Sementara itu, Arab Saudi dilaporkan berencana untuk mengundang al-Assad ke pertemuan puncak Liga Arab yang diselenggarakan Riyadh pada bulan Mei, secara efektif merangkul Suriah secara politik karena Barat dan Israel terus mencela presiden Suriah.
‘Masalah di rumah’
Sementara itu, tanda-tanda menunjukkan bahwa pola eskalasi antara Iran dan Israel kemungkinan akan berlanjut, menurut para analis.
Divsallar mengatakan Teheran menyadari bahwa serangan Israel mungkin terkait dengan “kegagalan Israel untuk membawa Iran ke pusat persepsi ancaman regional” karena upaya diplomatik antara Iran dan tetangga Arabnya meningkat.

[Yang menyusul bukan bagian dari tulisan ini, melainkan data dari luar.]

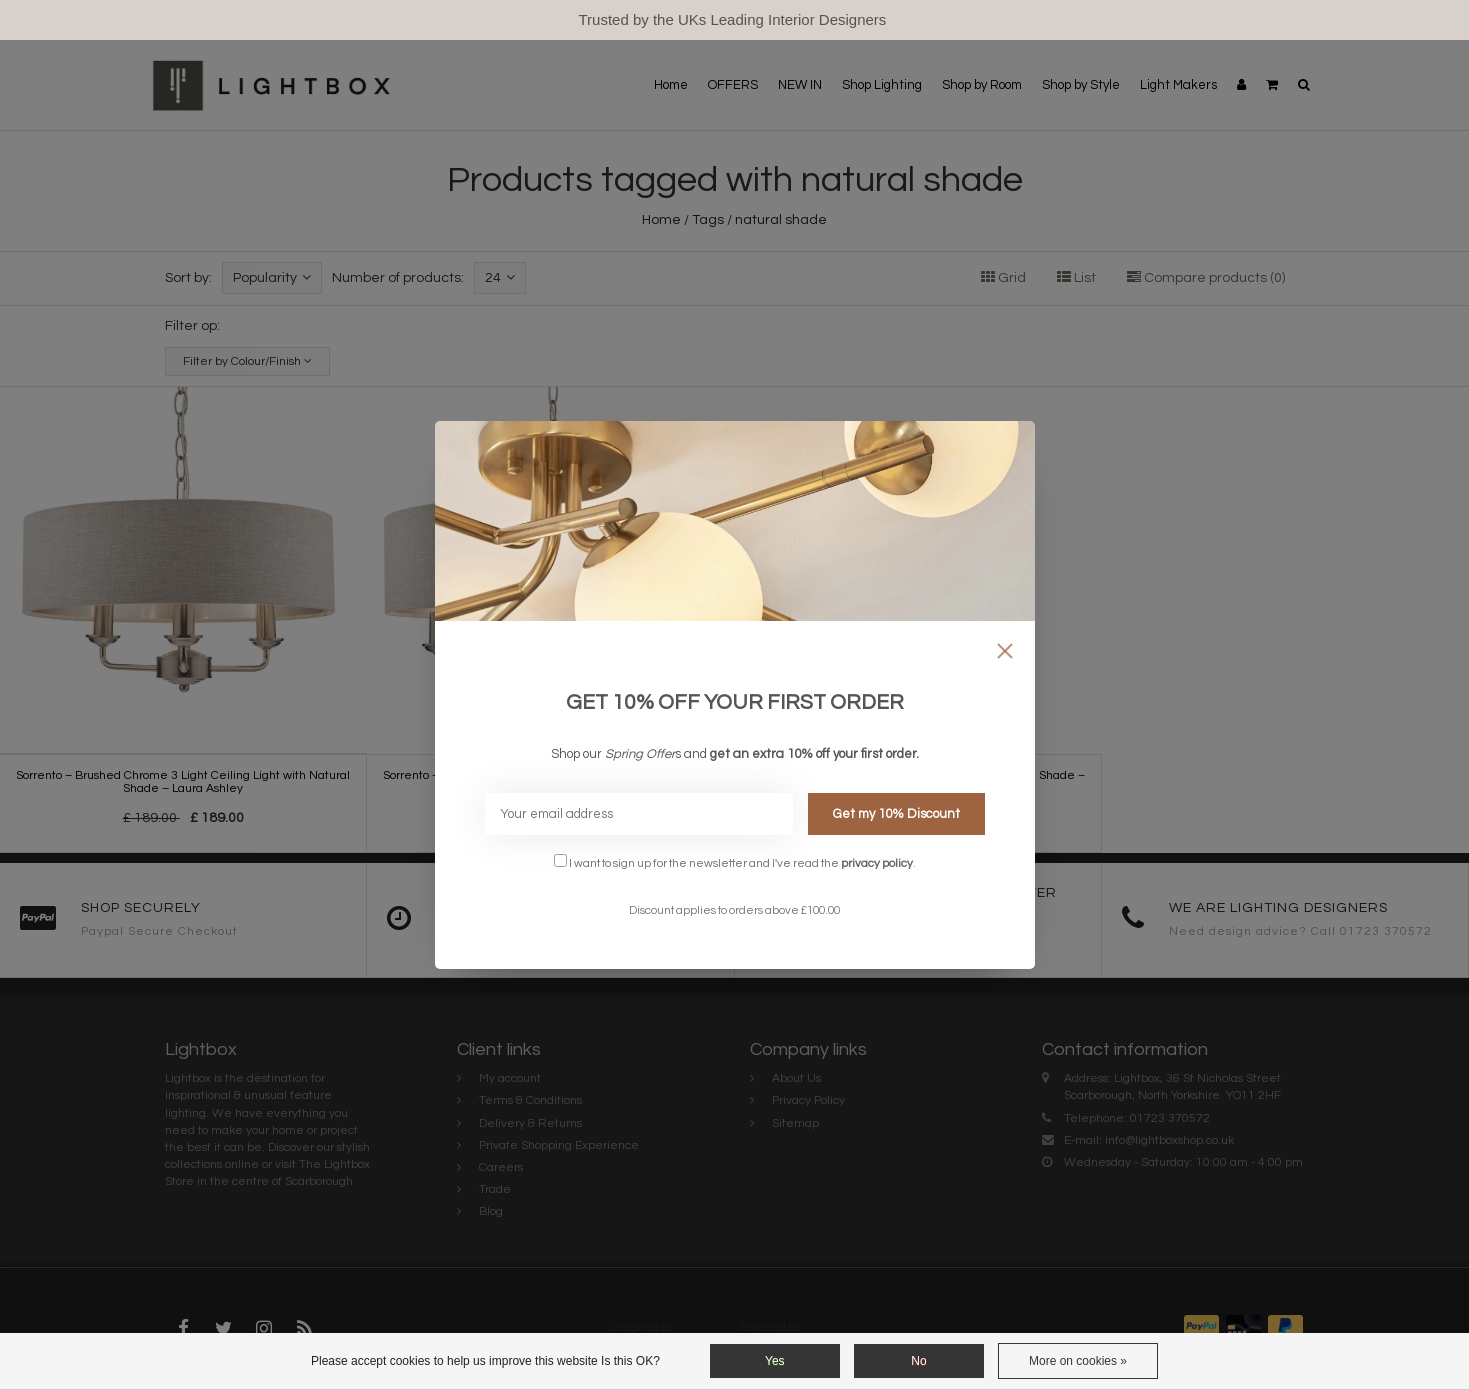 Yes (775, 1361)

Dia mengatakan Iran karena itu akan mencoba untuk menjaga tindakannya di “zona abu-abu” dari tanggapan tidak langsung yang asimetris.
“Salah satu opsi utama bagi Iran adalah bahwa mereka akan meningkatkan aset pertahanan udara mereka di Suriah untuk meningkatkan pencegahan,” katanya, menambahkan bahwa ini dapat mencakup kemampuan untuk menyerang jet Israel di masa depan selain pemikiran sistem peringatan dini saat ini. untuk ditempatkan di Suriah.
Pasukan pro-Iran di Suriah dan kelompok Lebanon pro-Iran juga dapat terlibat, kata Divsallar, tetapi dia menunjukkan bahwa pendukung utama Israel, Amerika Serikat, tidak mungkin melibatkan diri lebih jauh kecuali jika pangkalan atau personel di dalam Suriah diserang. dan menderita korban.
“Saya tidak berharap terlalu banyak ketegangan meningkat karena saya pikir Iran sedikit yakin bahwa mereka memiliki kemenangan politik di sini, jadi mereka melihat tindakan Israel ini sebagai pertunjukan kelemahan dan kegagalan atas masalah yang mereka miliki di dalam negeri. ” kata Divsallar.
Parsi mengatakan ketegangan yang meningkat dengan Iran dapat melayani kepentingan jangka pendek pemerintah Perdana Menteri Israel Benjamin Netanyahu karena berurusan dengan protes terhadap reformasi peradilannya dan ketika Teheran mencoba melibatkan kembali AS dalam dokumen nuklir.
“Washington tidak memiliki kepentingan atau keinginan untuk berkonfrontasi dengan Iran, tetapi kurangnya kemauan untuk secara memadai melawan eskalasi Israel dan serangan tanpa provokasi oleh milisi yang didukung Iran dapat menyeret AS ke dalam konfrontasi semacam itu,” katanya.
“Mengingat kurangnya kejelasan misi Washington di Suriah dan kurangnya otoritas kongres, risiko kehadiran militer AS di Suriah jelas lebih besar daripada manfaatnya,” tambah Parsi.